CloudFlair: Bypassing Cloudflare using Internet-wide scan data

Cloudflare is a service that acts as a middleman between a website and its end users, protecting it from various attacks. Unfortunately, those websites are often poorly configured, allowing an attacker to entirely bypass Cloudflare and run DDoS attacks or exploit web-based vulnerabilities that would otherwise be blocked. This post demonstrates the weakness and introduces CloudFlair, an automated detection tool.

 

A cloud hiding the sun from plain sight. Photo from Pixabay.

Cloudflare allows websites to protect against all sorts of attacks. It can also act as a Web Application Firewall (WAF) to block the exploitation of web-based vulnerabilities such as XSS and SQL injections. It gained even more traction recently by announcing unmetered mitigation of DDoS attacks: Cloudflare is essentially stating they will protect their customers against DDoS attacks of any scale without charging any extra, no matter what pricing plan they are on (including the free one).
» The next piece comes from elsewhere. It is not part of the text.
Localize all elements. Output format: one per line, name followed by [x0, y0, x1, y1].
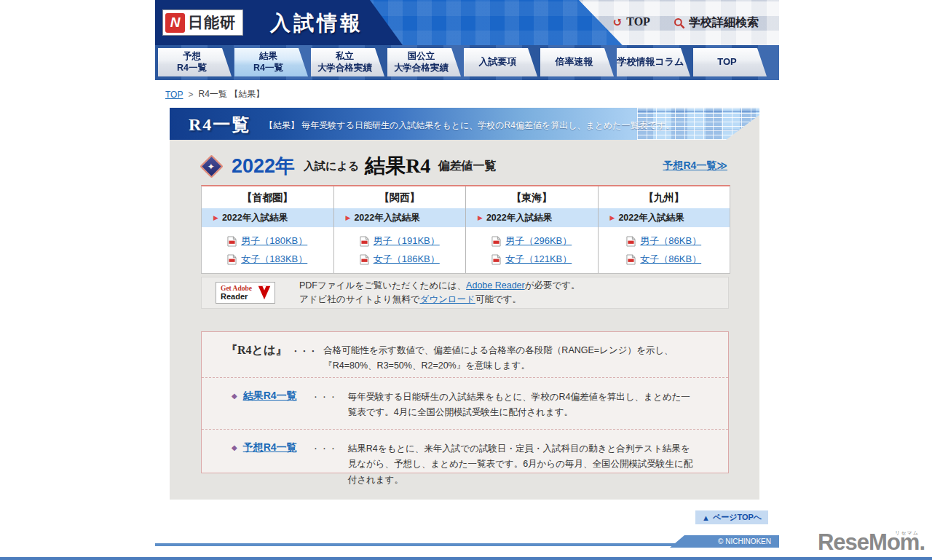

In the past few weeks, I found that multiple websites using Cloudflare were misconfigured, and allowed an attacker to bypass any Cloudflare protection in place easily. Several of the companies behind these websites had more than 1 million users and were among the top companies of their market segment.

Some of the vulnerable companies had a public bug bounty program

 

To be clear, this article is not talking about a vulnerability in the Cloudflare service itself, but rather about a configuration mistake commonly made by website owners protecting their website with Cloudflare.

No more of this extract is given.